::: Raw data
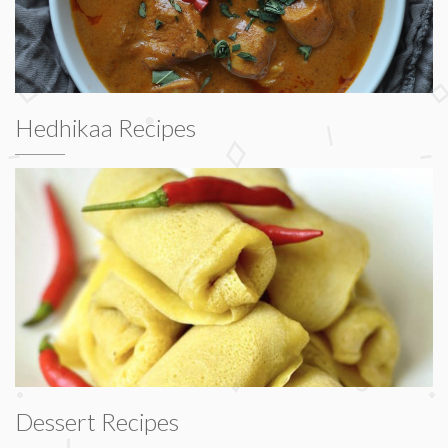
Hedhikaa Recipes
Dessert Recipes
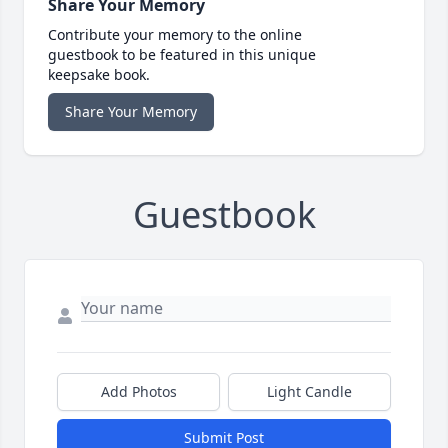
Share Your Memory
Contribute your memory to the online
guestbook to be featured in this unique
keepsake book.
Share Your Memory
Guestbook
Add Photos
Light Candle
Submit Post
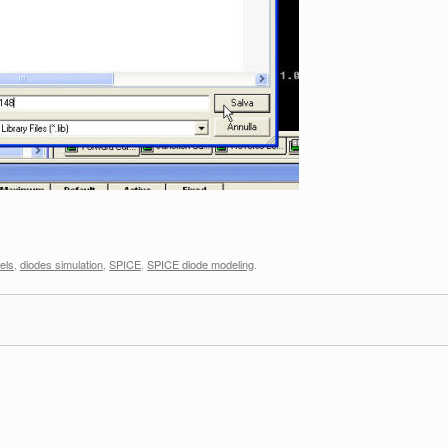
els
,
diodes simulation
,
SPICE
,
SPICE diode modeling
.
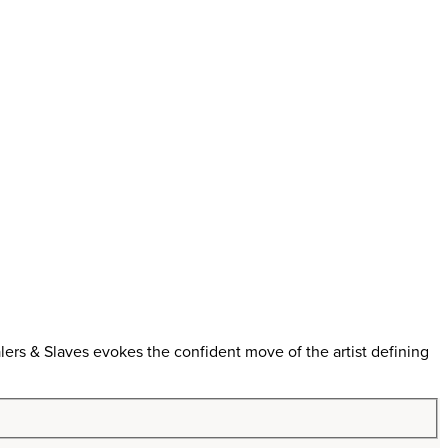
ers & Slaves evokes the confident move of the artist defining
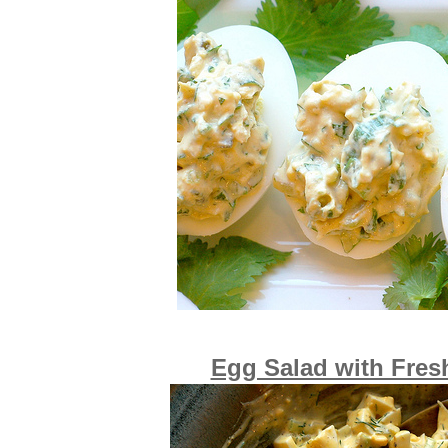
Egg Salad with Fresh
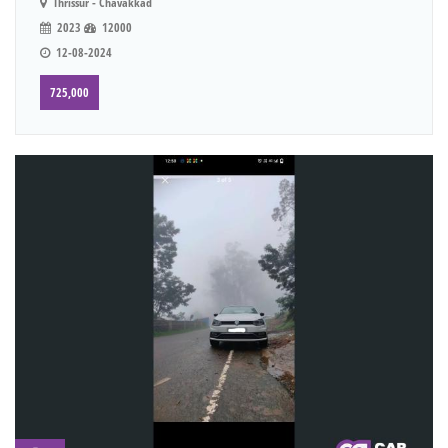
Thrissur - Chavakkad
2023
12000
12-08-2024
725,000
::::::
Work to be completed
Nothing but the lines from the one holding "Submit Post" through the final line of the entries should be retyped, exactly as they stand and without pictures.

Your response
Submit Post
els
,
diodes simulation
,
SPICE
,
SPICE diode modeling
.
ers & Slaves evokes the confident move of the artist defining
Egg Salad with Fresh
Thrissur - Chavakkad
2023
12000
12-08-2024
725,000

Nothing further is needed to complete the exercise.